Two Factor Authentication

Users can choose to add two-factor authentication to their Open Collective accounts. This helps to keep your account safe.

Why Two-Factor Authentication?

Two-factor authentication provides an additional level of security for your account. If your password or email address is compromised, your account will still be protected so long as your two-factor authentication is secure.

Enabling Two-Factor Authentication

Navigate to your Dashboard > Settings > Security.

To enable 2FA, you will require a secondary authenticator service or product, such as an authenticator app, a YubiKey, or a fingerprint sensor.

How to use an Authenticator App

We recommend using Google Authenticator or 1Password.

Scan the QR code displayed on the screen with your authenticator app, and your app should offer you a time-limited six-digit code.
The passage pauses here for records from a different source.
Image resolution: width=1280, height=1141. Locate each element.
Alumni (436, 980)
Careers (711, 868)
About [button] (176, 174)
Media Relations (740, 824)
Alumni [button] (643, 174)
Type this code into the box provided to complete the process. You will now be asked for a six-figure code from the app each time you log in to your Open Collective account.

Recovery Codes

When you set up the 2FA process on Open Collective, you will be given some recovery codes. These codes are an emergency option to help you access your account if you are unable to use your authenticator app.
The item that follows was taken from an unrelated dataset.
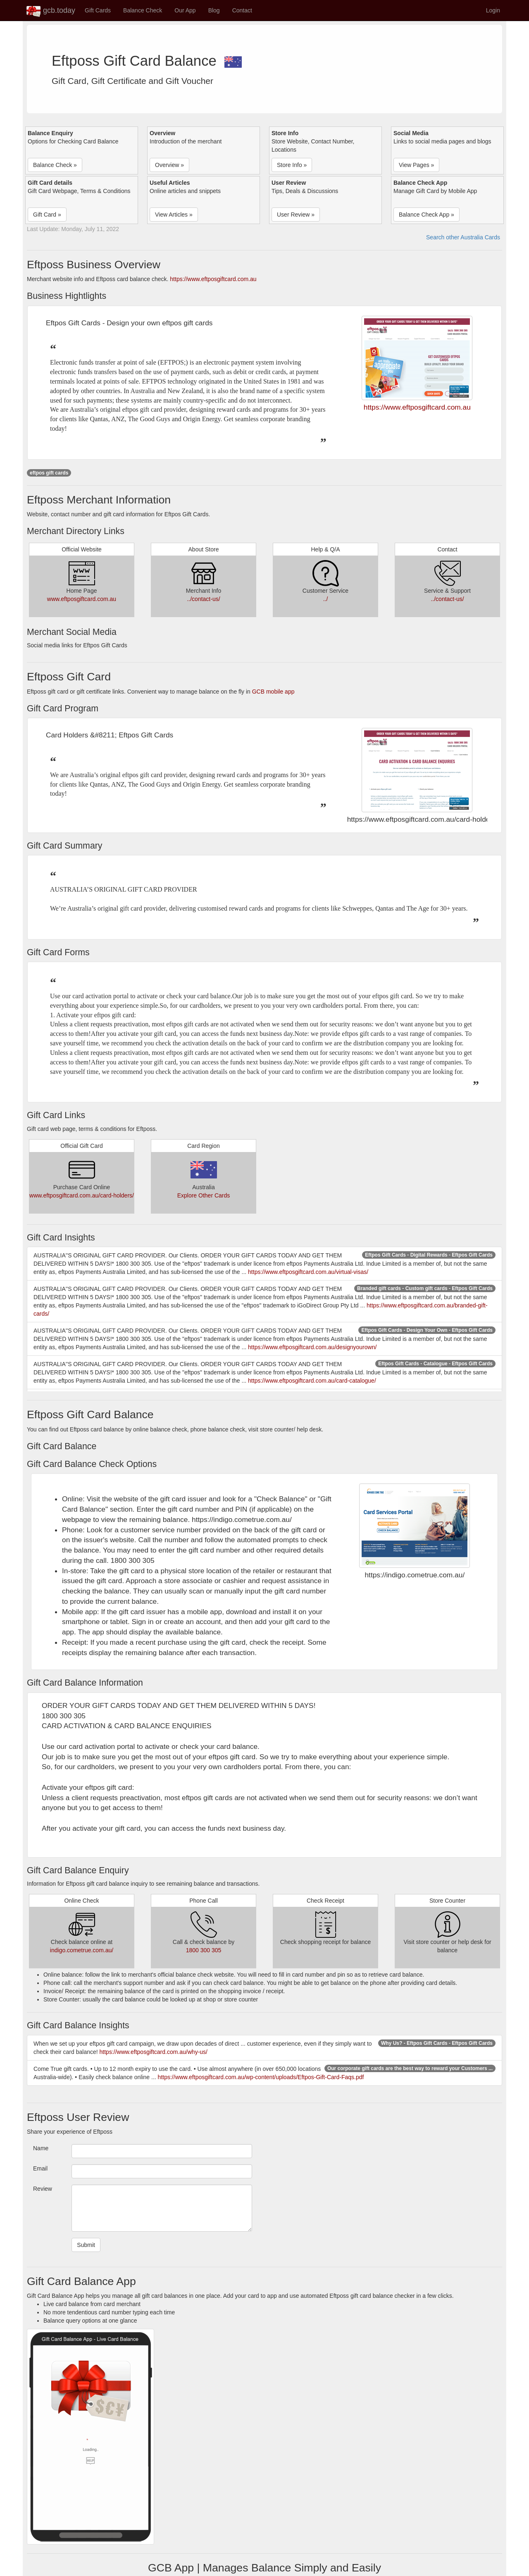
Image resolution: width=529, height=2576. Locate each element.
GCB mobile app (273, 691)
If you get locked out of your account due to 2FA, please contact our support team. In some cases, we may need to ask you for substantial proof that the account is indeed yours.

Enforce 2FA for all admins

You can require all your admins to enable 2FA on their profiles to perform tasks.

Opt in to enforce 2FA for all your admins. Any attempt to trigger admin operations or visit the admin pages will be blocked until admins enable 2FA on their profiles. Projects and events inherit the 2FA settings.

To enable 2FA for all admins, navigate to your Collective, Organization, or Fiscal Host Dashboard > Settings > Security and turn on two-factor authentication. Make sure to press save.

When visiting admin pages, your admins will be prompted to activate their 2FA.